===== Data excerpts
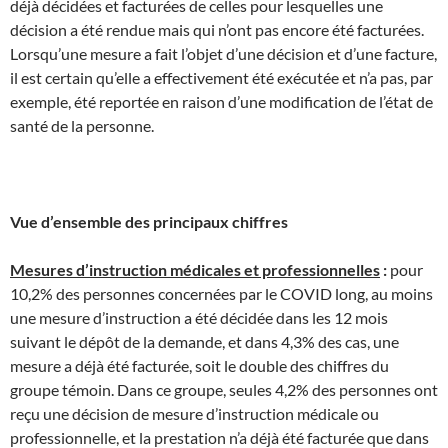
déjà décidées et facturées de celles pour lesquelles une
décision a été rendue mais qui n’ont pas encore été facturées.
Lorsqu’une mesure a fait l’objet d’une décision et d’une facture,
il est certain qu’elle a effectivement été exécutée et n’a pas, par
exemple, été reportée en raison d’une modification de l’état de
santé de la personne.
Vue d’ensemble des principaux chiffres
Mesures d’instruction médicales et professionnelles
:
pour
10,2% des personnes concernées par le COVID long, au moins
une mesure d’instruction a été décidée dans les 12 mois
suivant le dépôt de la demande, et dans 4,3% des cas, une
mesure a déjà été facturée, soit le double des chiffres du
groupe témoin. Dans ce groupe, seules 4,2% des personnes ont
reçu une décision de mesure d’instruction médicale ou
professionnelle, et la prestation n’a déjà été facturée que dans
==========
Required action >> All lines starting at the one holding "il est certain" and ending at the last line above must be output exactly, and no other line may appear.

Task result >>
il est certain qu’elle a effectivement été exécutée et n’a pas, par
exemple, été reportée en raison d’une modification de l’état de
santé de la personne.
Vue d’ensemble des principaux chiffres
Mesures d’instruction médicales et professionnelles
:
pour
10,2% des personnes concernées par le COVID long, au moins
une mesure d’instruction a été décidée dans les 12 mois
suivant le dépôt de la demande, et dans 4,3% des cas, une
mesure a déjà été facturée, soit le double des chiffres du
groupe témoin. Dans ce groupe, seules 4,2% des personnes ont
reçu une décision de mesure d’instruction médicale ou
professionnelle, et la prestation n’a déjà été facturée que dans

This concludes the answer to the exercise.